Sections 225-226 of the Queensland Criminal Code appear to have been used just once in the 110 year history of the Code. In 1955 a Dr Ross was charged with performing a surgical abortion on a Mrs Ada McCarthy; doctor and patient were initially convicted in a lower court but had the conviction overturned on appeal.

Sections similar to 225-226 used to exist in the criminal legislation of all Australian states but have gradually been removed as abortion law has been brought into line with current abortion practice and majority community views. In 2008 the Victorian Law Reform Commission, in its report to the Victorian Parliament that ultimately led to the decriminalisation of abortion in that state, declared that the woman should never be held culpable for an abortion, no matter what the circumstances, and this view would seem to be consistent with the opinions of the majority of Australians.

Only NSW still retains a similar clause to Queensland’s in the NSW Crimes Act, but several recent cases in that state have meant much more liberal interpretation of the law.

The young woman could have attended abortion services in Cairns and quite possibly have undergone abortion under medical supervision.

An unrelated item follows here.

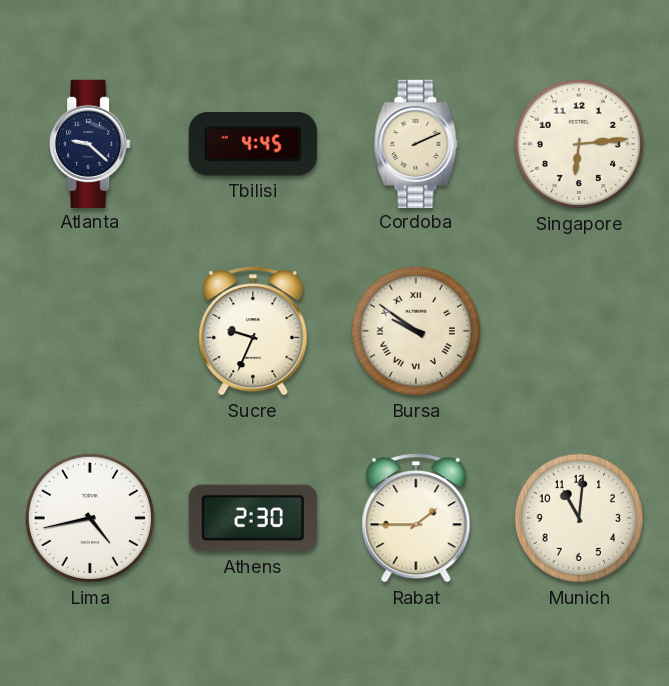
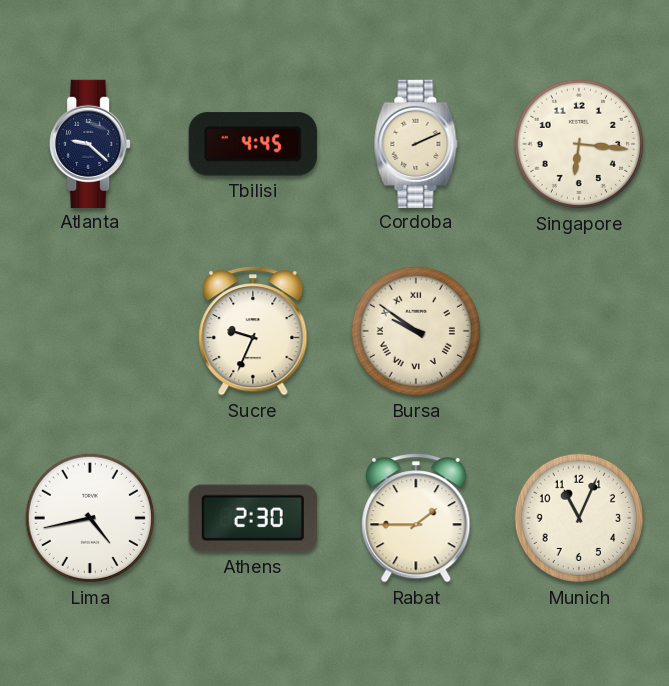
Singapore: 6:14 -> 6:16
Munich: 11:01 -> 11:04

Medical abortion has been openly practised in Cairns since 2006, though with considerable concern on the part of practitioners as to its lawfulness. But information about abortion and abortion services is still not easily accessed by all sections of our community — young women finding themselves with an unplanned pregnancy may be fearful, anxious about the consequences of seeking information from a doctor, and susceptible to misinformation.

Queensland Health has largely ignored its responsibility, in caring for women’s reproductive health, to provide easily accessible early abortion and support services and abortion information. The result may be the only conviction in Australia in 150 years of a woman for self-procuring an abortion.